With a short window to tackle a high-stakes problem – water – things are getting serious, fast.

Members of the Salinas Valley Basin Groundwater Sustainability Agency’s (SVBGSA) advisory committee met on Thursday, April 16 to talk about potential solutions, and the consequences if deadlines are missed.

The goal, under California’s Sustainable Groundwater Management Act, is to develop projects and management actions to bring basins to sustainability by 2040 or 2042. If local groundwater sustainability agencies cannot come up with effective solutions, control could shift to the State Water Resources Control Board, which has the authority to impose pumping restrictions. That could result in fallowing farmland, impacting the county’s top economic driver.

“We are asking you to develop a recommendation to the board,” SVBGSA Executive Director Piret Harmon told committee members. She said potential projects would need to be finalized by early fall. “We need a suite, a portfolio of projects. Not any single one, because it doesn’t get us there. It really comes together to be the most optimal.”

The timeline came as a surprise. “That was a yikes,” Committee Chair Curtis Weeks said.

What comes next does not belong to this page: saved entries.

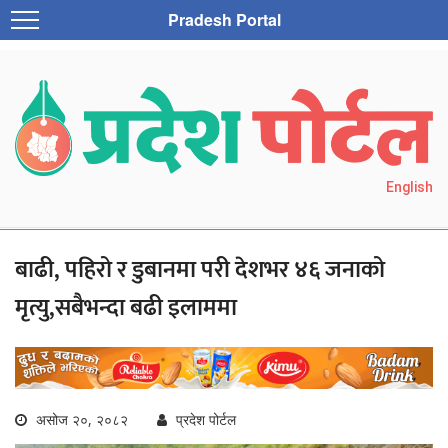
Pradesh Portal
English
बाढी, पहिरो र डुबानमा परी देशभर ४६ जनाको
मृत्यु,सबैभन्दा बढी इलाममा
असोज २०, २०८२
प्रदेश पोर्टल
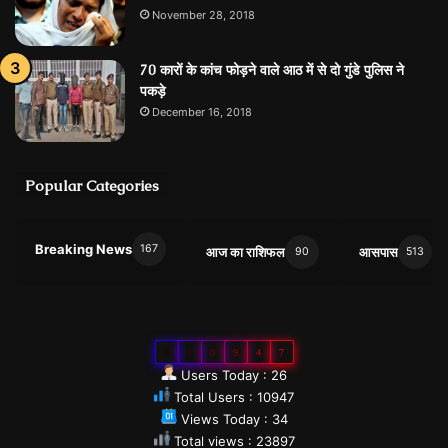
November 28, 2018
70 कारों के कांच फोड़ने वाले आठ में से दो गुंडे पुलिस ने
पकड़े
December 16, 2018
Popular Categories
Breaking News
167
आज का राशिफल
आसपास
90
513
0
1
0
9
4
7
Users Today : 26
Total Users : 10947
Views Today : 34
Total views : 23897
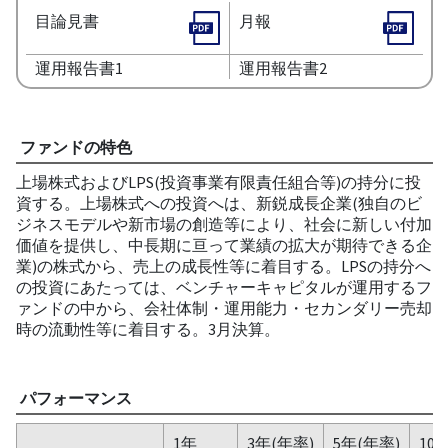
目論見書
月報
運用報告書1
運用報告書2
ファンドの特色
上場株式およびLPS(投資事業有限責任組合等)の持分に投
資する。上場株式への投資へは、新鋭成長企業(独自のビ
ジネスモデルや新市場の創造等により、社会に新しい付加
価値を提供し、中長期に亘って業績の拡大が期待できる企
業)の株式から、売上の成長性等に着目する。LPSの持分へ
の投資にあたっては、ベンチャーキャピタルが運用するフ
ァンドの中から、会社体制・運用能力・セカンダリー売却
時の流動性等に着目する。3月決算。
パフォーマンス
1年
3年(年率)
5年(年率)
10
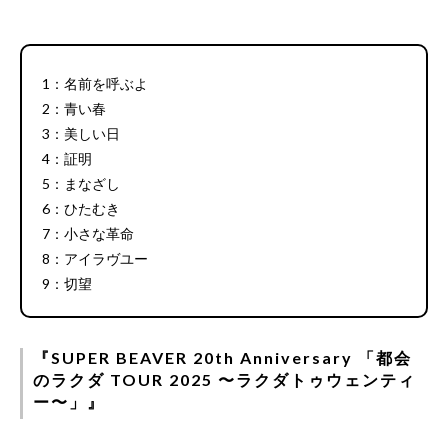
1：名前を呼ぶよ
2：青い春
3：美しい日
4：証明
5：まなざし
6：ひたむき
7：小さな革命
8：アイラヴユー
9：切望
『SUPER BEAVER 20th Anniversary 「都会
のラクダ TOUR 2025 〜ラクダトゥウェンティ
ー〜」』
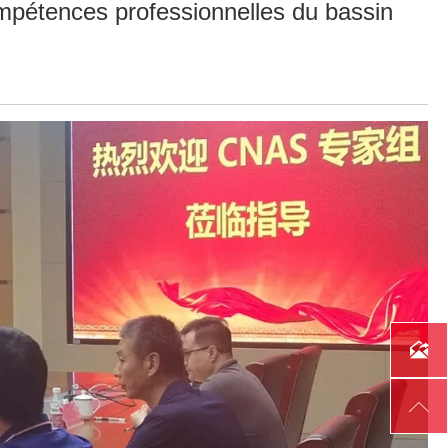
ompétences professionnelles du bassin


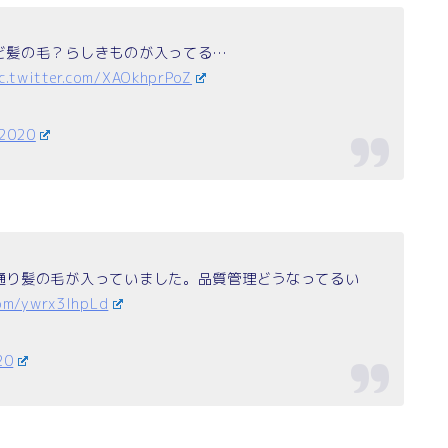
ど髪の毛？らしきものが入ってる…
c.twitter.com/XAOkhprPoZ
 2020
通り髪の毛が入っていました。品質管理どうなってるい
com/ywrx3IhpLd
20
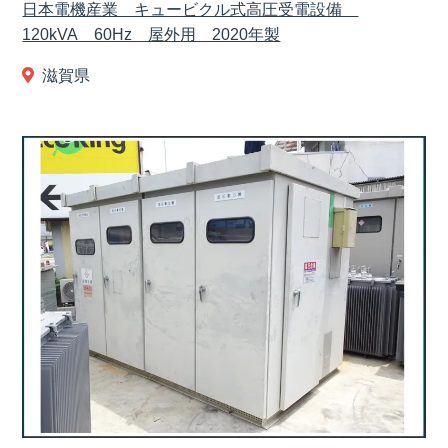
日本電機産業 キュービクル式高圧受電設備
120kVA 60Hz 屋外用 2020年製
滋賀県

The 180/400-foot aquifer, underlying areas from Castroville to Gonzales, was deemed critically overdrafted by the state in 2014 due to decades of overpumping, and is at risk of being contaminated by seawater intrusion.

In 2022, the state Department of Water Resources determined that the plans submitted by SVBGSA for this critically overdrafted basin were incomplete, requiring stronger evidence to show how sustainability would be achieved. In December, the state asked for more refinement to the plan for this basin; local agencies have until April 30 to respond, showing how their groundwater plans relating to seawater intrusion in the 180/400 subbasin will actually work.

For the whole region, several projects are on the table, and will continue to be discussed at the next advisory committee meeting on Wednesday, April 29. The largest is a brackish groundwater restoration project, which would extract salty groundwater before it spreads inland, then treat it before delivering that treated water back to farms or back into the aquifer. That project – the highest-cost option – is estimated to cost around $1 billion.

One feasibility study discussed at the April 16 meeting was for aquifer storage and recovery, which would involve capturing excess surface water from the Salinas River and diverting that water to be stored in the aquifer for later use. The estimated capital cost would be $278 million-$383 million.

Another concept includes upgrading the existing Castroville Seawater Intrusion Project to reduce groundwater pumping. That project would cost an estimated $60 million.

Weeks stressed the need to come together to find a solution and maintain local control.

“There’s no way today to know who is going to face these cuts,” he said. “ And there’s no way to say that [the state] won’t go into certain areas. We don’t want to have the fight, so let’s figure it out.”